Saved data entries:
####

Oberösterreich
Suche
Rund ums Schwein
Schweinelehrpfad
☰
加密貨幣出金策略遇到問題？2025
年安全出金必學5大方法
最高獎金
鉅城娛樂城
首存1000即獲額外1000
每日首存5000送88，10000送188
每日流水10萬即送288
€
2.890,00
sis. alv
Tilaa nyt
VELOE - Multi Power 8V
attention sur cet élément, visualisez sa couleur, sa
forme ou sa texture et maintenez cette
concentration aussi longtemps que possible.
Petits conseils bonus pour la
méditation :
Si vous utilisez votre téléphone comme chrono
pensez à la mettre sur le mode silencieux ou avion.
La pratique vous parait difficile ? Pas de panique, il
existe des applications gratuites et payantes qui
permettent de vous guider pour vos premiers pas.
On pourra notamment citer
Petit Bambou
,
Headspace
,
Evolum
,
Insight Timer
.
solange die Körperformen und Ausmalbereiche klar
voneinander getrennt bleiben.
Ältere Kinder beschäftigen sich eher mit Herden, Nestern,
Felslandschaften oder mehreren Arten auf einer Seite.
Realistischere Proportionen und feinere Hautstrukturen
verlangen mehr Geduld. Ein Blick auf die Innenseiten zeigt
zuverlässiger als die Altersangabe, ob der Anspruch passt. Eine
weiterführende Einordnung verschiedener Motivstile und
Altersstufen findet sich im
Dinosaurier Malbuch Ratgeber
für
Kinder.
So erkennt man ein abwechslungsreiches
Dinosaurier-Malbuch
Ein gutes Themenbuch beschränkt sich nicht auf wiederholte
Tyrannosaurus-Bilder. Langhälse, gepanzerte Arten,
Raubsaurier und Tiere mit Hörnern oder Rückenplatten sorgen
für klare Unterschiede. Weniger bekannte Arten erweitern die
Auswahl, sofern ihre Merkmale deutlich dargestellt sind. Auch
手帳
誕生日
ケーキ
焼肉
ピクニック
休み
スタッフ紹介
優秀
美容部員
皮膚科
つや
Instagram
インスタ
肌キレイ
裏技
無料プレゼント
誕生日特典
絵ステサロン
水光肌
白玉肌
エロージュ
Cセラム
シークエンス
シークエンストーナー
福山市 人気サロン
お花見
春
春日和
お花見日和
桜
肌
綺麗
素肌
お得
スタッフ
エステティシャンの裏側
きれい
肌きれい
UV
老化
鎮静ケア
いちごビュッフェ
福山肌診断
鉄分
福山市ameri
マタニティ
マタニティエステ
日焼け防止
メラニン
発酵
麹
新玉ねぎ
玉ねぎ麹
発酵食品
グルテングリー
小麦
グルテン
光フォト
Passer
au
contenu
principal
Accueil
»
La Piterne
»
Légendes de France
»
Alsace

####

Directions - Each line of the records, from the opening one through the line holding "verlangen mehr Geduld.", should be restated word for word, with nothing else in the answer.

Response to this exercise -
Oberösterreich
Suche
Rund ums Schwein
Schweinelehrpfad
☰
加密貨幣出金策略遇到問題？2025
年安全出金必學5大方法
最高獎金
鉅城娛樂城
首存1000即獲額外1000
每日首存5000送88，10000送188
每日流水10萬即送288
€
2.890,00
sis. alv
Tilaa nyt
VELOE - Multi Power 8V
attention sur cet élément, visualisez sa couleur, sa
forme ou sa texture et maintenez cette
concentration aussi longtemps que possible.
Petits conseils bonus pour la
méditation :
Si vous utilisez votre téléphone comme chrono
pensez à la mettre sur le mode silencieux ou avion.
La pratique vous parait difficile ? Pas de panique, il
existe des applications gratuites et payantes qui
permettent de vous guider pour vos premiers pas.
On pourra notamment citer
Petit Bambou
,
Headspace
,
Evolum
,
Insight Timer
.
solange die Körperformen und Ausmalbereiche klar
voneinander getrennt bleiben.
Ältere Kinder beschäftigen sich eher mit Herden, Nestern,
Felslandschaften oder mehreren Arten auf einer Seite.
Realistischere Proportionen und feinere Hautstrukturen
verlangen mehr Geduld. Ein Blick auf die Innenseiten zeigt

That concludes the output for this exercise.